● Requirement
Reproduce the lines below exactly, from the one containing "1 handful fresh parsley" through the one containing "additional properties to", both included. Leave out any pictures.

[Saved data entries]
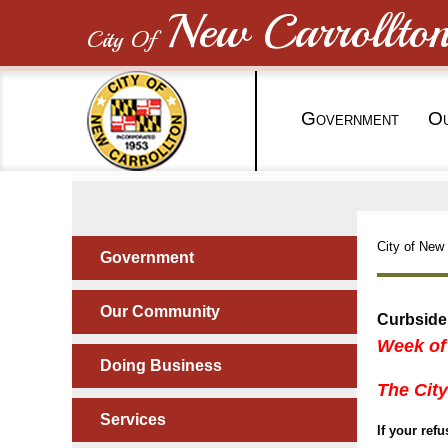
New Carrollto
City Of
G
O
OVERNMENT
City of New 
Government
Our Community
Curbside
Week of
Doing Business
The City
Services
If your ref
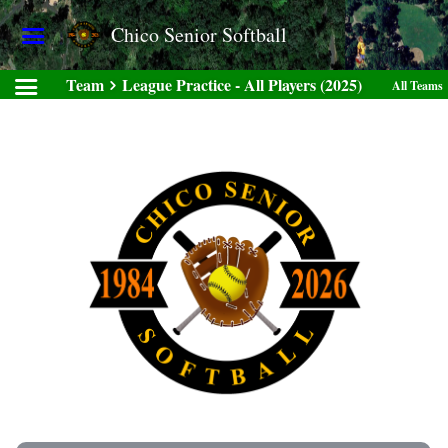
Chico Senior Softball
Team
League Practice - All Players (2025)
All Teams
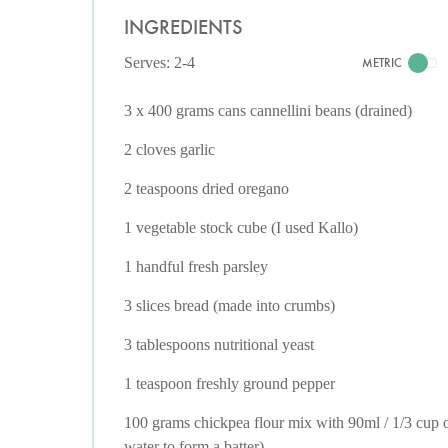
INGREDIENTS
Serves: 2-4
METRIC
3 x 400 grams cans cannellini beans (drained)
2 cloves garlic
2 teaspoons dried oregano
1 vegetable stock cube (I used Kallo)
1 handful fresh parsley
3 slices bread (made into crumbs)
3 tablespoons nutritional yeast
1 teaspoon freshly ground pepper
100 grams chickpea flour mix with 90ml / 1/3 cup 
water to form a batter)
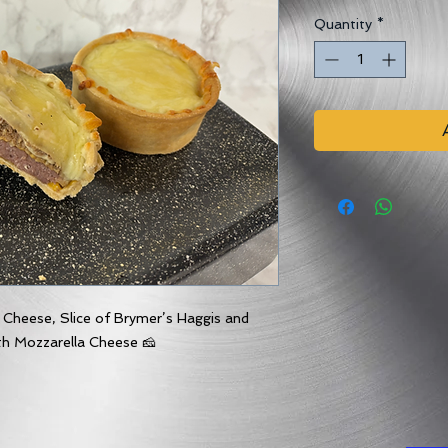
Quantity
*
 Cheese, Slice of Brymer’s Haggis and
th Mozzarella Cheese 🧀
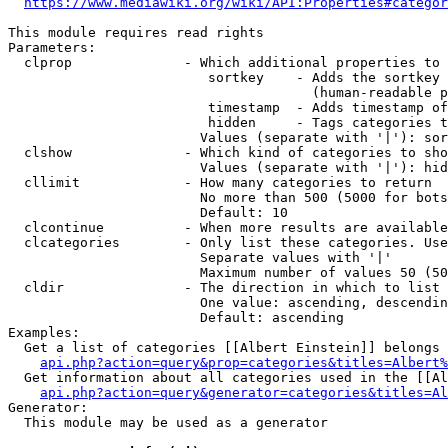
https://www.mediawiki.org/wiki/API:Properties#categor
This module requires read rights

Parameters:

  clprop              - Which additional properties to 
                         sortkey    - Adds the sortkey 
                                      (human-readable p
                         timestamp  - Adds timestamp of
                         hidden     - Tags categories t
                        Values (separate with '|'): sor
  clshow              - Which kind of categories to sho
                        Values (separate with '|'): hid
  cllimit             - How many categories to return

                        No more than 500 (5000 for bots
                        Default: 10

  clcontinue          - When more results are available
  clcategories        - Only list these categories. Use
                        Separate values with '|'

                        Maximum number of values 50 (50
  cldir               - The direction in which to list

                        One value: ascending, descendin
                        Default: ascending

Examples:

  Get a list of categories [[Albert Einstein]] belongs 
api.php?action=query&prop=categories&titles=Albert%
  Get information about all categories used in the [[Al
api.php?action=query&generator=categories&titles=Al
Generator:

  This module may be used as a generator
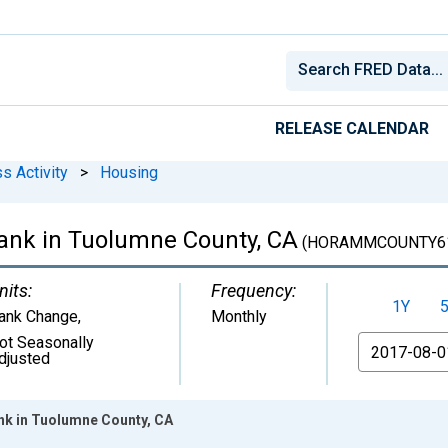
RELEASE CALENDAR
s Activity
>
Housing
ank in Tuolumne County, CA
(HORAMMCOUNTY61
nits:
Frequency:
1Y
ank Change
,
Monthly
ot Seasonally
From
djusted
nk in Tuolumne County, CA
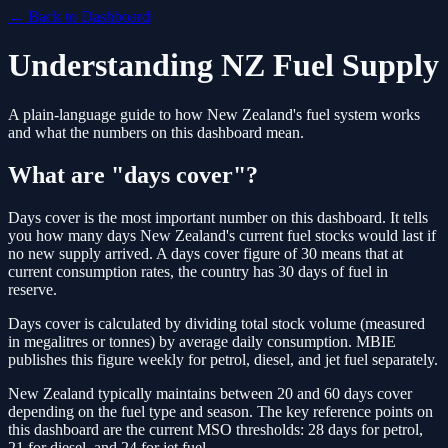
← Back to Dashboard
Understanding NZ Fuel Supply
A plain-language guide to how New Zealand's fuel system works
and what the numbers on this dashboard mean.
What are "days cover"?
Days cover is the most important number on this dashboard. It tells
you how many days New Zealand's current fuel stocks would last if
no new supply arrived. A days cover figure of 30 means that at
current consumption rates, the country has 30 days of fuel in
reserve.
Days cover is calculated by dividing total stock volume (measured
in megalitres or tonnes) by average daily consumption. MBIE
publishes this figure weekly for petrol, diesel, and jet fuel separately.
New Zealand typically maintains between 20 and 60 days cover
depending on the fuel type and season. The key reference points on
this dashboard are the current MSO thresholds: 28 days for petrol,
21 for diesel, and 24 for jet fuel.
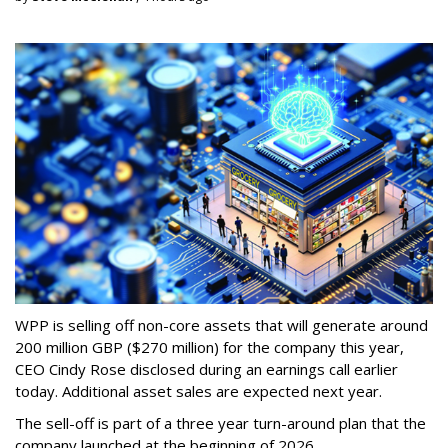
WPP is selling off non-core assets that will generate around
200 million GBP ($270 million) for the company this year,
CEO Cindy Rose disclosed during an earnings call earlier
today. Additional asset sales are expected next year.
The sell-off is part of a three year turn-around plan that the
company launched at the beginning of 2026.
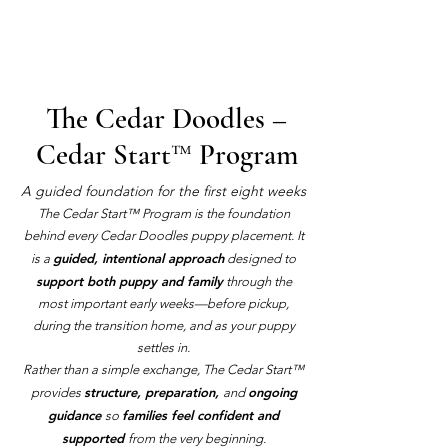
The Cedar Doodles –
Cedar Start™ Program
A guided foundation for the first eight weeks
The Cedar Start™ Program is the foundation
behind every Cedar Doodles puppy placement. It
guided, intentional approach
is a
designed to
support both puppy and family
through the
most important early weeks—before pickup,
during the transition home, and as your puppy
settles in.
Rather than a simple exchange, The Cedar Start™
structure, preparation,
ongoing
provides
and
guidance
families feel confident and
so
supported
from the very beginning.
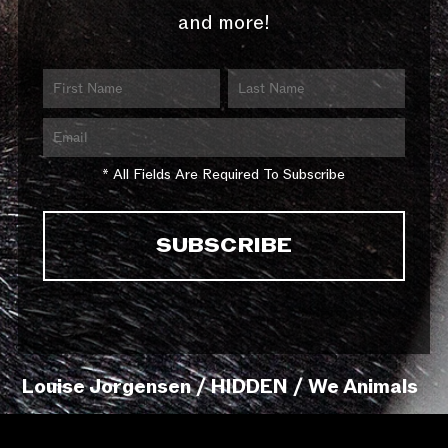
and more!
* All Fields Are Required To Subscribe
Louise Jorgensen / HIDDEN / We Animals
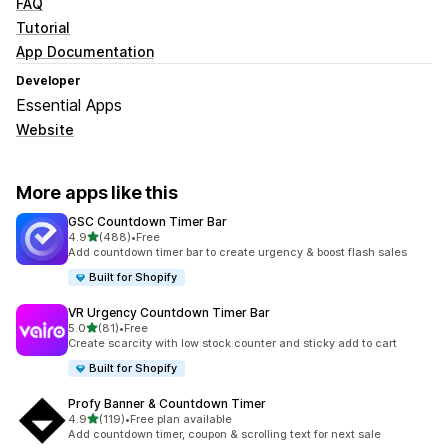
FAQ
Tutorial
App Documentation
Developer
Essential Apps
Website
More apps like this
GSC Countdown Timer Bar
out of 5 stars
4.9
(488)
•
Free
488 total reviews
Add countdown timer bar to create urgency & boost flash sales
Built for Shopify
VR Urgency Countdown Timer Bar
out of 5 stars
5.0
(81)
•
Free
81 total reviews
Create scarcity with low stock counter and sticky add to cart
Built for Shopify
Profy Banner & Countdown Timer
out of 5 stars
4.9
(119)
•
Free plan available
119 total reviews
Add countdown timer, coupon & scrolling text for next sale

---

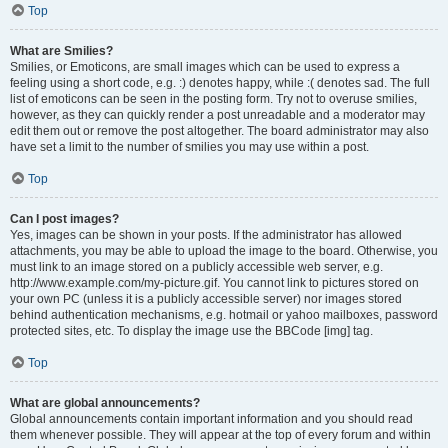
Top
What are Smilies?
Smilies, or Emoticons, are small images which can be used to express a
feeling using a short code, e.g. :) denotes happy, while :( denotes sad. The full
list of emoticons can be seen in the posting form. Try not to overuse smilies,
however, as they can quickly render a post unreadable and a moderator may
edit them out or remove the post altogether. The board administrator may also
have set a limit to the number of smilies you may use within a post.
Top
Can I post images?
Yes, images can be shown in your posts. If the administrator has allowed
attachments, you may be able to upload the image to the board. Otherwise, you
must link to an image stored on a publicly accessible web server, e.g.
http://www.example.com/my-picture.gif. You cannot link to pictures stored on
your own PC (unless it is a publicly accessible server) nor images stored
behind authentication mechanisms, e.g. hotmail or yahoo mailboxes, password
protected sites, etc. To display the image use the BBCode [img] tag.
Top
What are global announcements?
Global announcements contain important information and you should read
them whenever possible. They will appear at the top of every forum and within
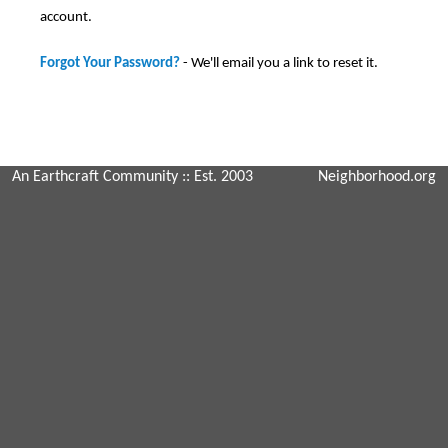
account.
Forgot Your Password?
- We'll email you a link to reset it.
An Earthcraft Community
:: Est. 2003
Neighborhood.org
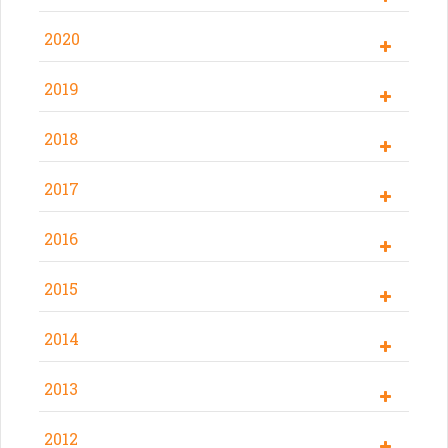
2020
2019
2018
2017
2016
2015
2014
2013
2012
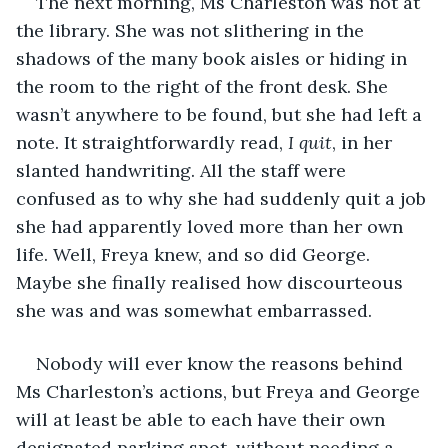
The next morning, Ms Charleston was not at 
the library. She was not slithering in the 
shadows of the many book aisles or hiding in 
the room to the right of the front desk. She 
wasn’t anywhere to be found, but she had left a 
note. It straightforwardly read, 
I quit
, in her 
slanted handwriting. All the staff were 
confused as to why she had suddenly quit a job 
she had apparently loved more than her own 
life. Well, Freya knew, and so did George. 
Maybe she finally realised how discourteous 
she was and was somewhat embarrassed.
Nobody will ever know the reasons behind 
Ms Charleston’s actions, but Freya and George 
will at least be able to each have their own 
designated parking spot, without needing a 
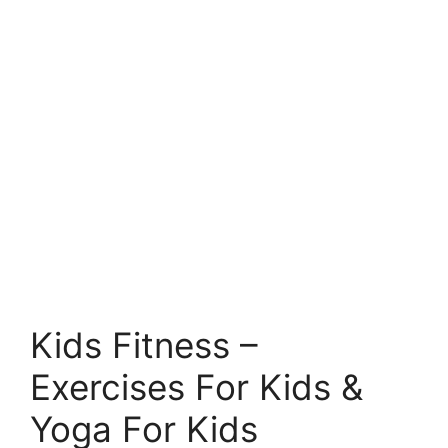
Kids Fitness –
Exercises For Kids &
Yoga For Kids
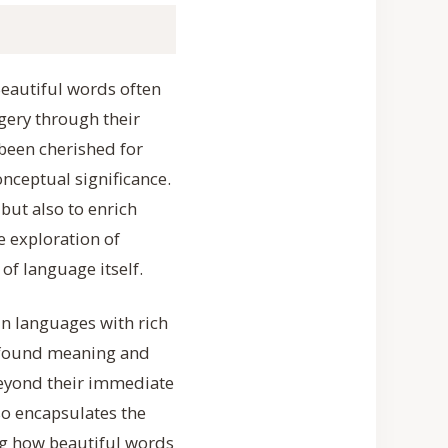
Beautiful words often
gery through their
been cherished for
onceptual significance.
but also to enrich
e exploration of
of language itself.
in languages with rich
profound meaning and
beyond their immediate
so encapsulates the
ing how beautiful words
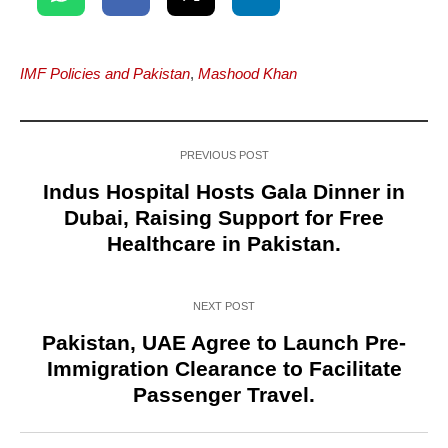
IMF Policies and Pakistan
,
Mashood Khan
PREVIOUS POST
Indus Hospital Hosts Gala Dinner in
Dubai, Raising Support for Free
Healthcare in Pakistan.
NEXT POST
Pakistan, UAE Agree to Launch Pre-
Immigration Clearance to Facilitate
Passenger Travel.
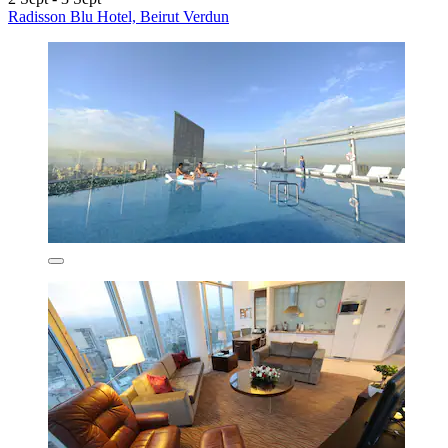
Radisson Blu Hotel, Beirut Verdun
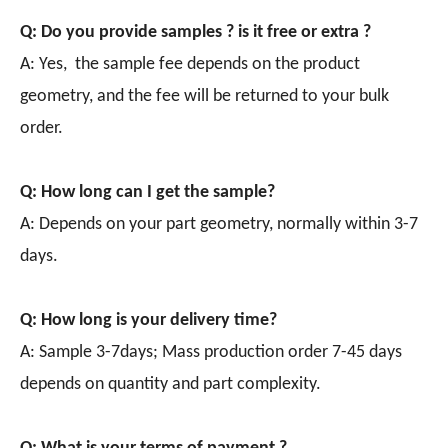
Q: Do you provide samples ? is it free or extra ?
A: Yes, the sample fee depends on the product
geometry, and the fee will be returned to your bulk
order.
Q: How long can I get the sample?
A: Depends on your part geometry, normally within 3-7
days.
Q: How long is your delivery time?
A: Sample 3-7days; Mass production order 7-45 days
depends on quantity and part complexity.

● Answer box
1 handful fresh parsley
3 slices bread (made into crumbs)
3 tablespoons nutritional yeast
1 teaspoon freshly ground pepper
100 grams chickpea flour mix with 90ml / 1/3 cup 
water to form a batter)
Quantity
*
 Cheese, Slice of Brymer’s Haggis and
th Mozzarella Cheese 🧀
https://www.mediawiki.org/wiki/API:Properties#categor
This module requires read rights

Parameters:

  clprop              - Which additional properties to 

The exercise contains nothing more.